TASK OBJECTIVE:
Skip the images and copy each record exactly as written.

DATA EXTRACT:

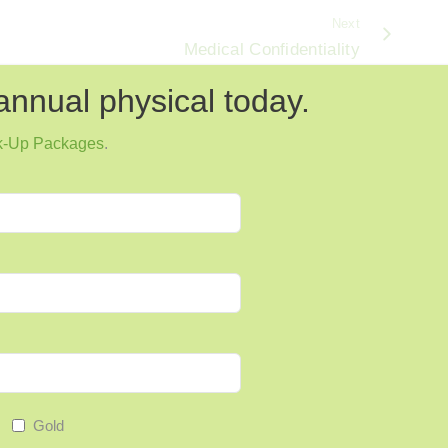
Next
Medical Confidentiality
annual physical today.
k-Up Packages
.
Gold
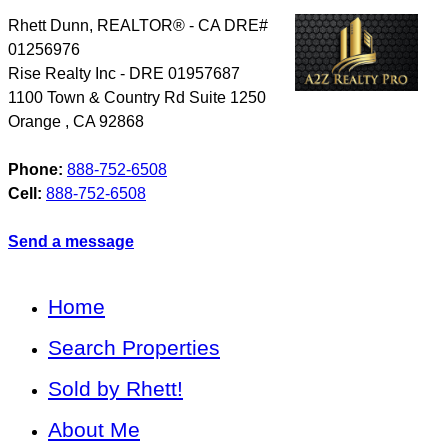
Rhett Dunn, REALTOR® - CA DRE#
01256976
Rise Realty Inc - DRE 01957687
1100 Town & Country Rd Suite 1250
Orange
,
CA
92868
Phone:
888-752-6508
Cell:
888-752-6508
Send a message
Home
Search Properties
Sold by Rhett!
About Me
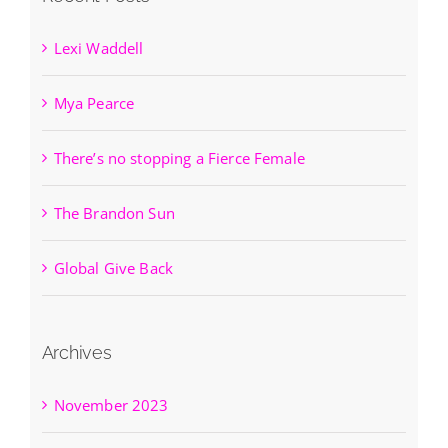
Lexi Waddell
Mya Pearce
There’s no stopping a Fierce Female
The Brandon Sun
Global Give Back
Archives
November 2023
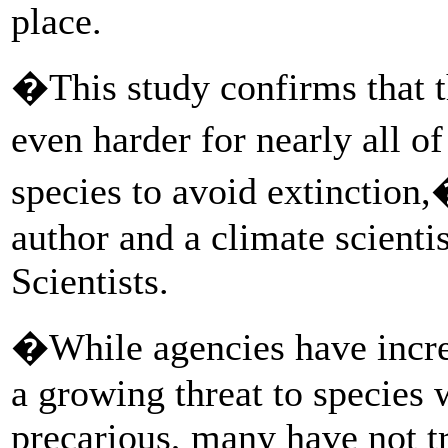
place.
�This study confirms that t
even harder for nearly all 
species to avoid extinction,
author and a climate scienti
Scientists.
�While agencies have increa
a growing threat to species 
precarious, many have not tr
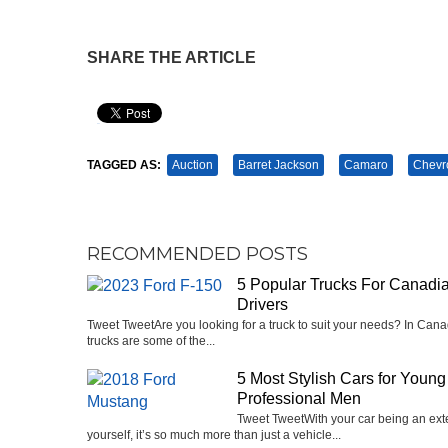
SHARE THE ARTICLE
Pin It
TAGGED AS:
Auction
Barret Jackson
Camaro
Chevr
RECOMMENDED POSTS
5 Popular Trucks For Canadi
Drivers
Tweet Tweet‍Are you looking for a truck to suit your needs? In Cana
trucks are some of the...
5 Most Stylish Cars for Young
Professional Men
Tweet TweetWith your car being an ext
yourself, it’s so much more than just a vehicle...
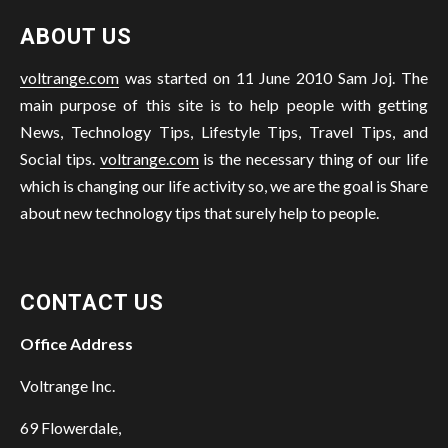
ABOUT US
voltrange.com
was started on 11 June 2010 Sam Joj. The
main purpose of this site is to help people with getting
News, Technology Tips, Lifestyle Tips, Travel Tips, and
Social tips.
voltrange.com
is the necessary thing of our life
which is changing our life activity so, we are the goal is Share
about new technology tips that surely help to people.
CONTACT US
Office Address
Voltrange Inc.
69 Flowerdale,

RESPONSE:
Next
Medical Confidentiality
annual physical today.
k-Up Packages
.
Gold
Rhett Dunn, REALTOR® - CA DRE#
01256976
Rise Realty Inc - DRE 01957687
1100 Town & Country Rd Suite 1250
Orange
,
CA
92868
Phone:
888-752-6508
Cell:
888-752-6508
Send a message
Home
Search Properties
Sold by Rhett!
About Me
Lexi Waddell
Mya Pearce
There’s no stopping a Fierce Female
The Brandon Sun
Global Give Back
Archives
November 2023
place.
�This study confirms that t
even harder for nearly all 
species to avoid extinction,
author and a climate scienti
Scientists.
�While agencies have increa
a growing threat to species 
precarious, many have not tr
SHARE THE ARTICLE
Pin It
TAGGED AS:
Auction
Barret Jackson
Camaro
Chevr
RECOMMENDED POSTS
5 Popular Trucks For Canadi
Drivers
Tweet Tweet‍Are you looking for a truck to suit your needs? In Cana
trucks are some of the...
5 Most Stylish Cars for Young
Professional Men
Tweet TweetWith your car being an ext
yourself, it’s so much more than just a vehicle...
ABOUT US
voltrange.com
was started on 11 June 2010 Sam Joj. The
main purpose of this site is to help people with getting
News, Technology Tips, Lifestyle Tips, Travel Tips, and
Social tips.
voltrange.com
is the necessary thing of our life
which is changing our life activity so, we are the goal is Share
about new technology tips that surely help to people.
CONTACT US
Office Address
Voltrange Inc.
69 Flowerdale,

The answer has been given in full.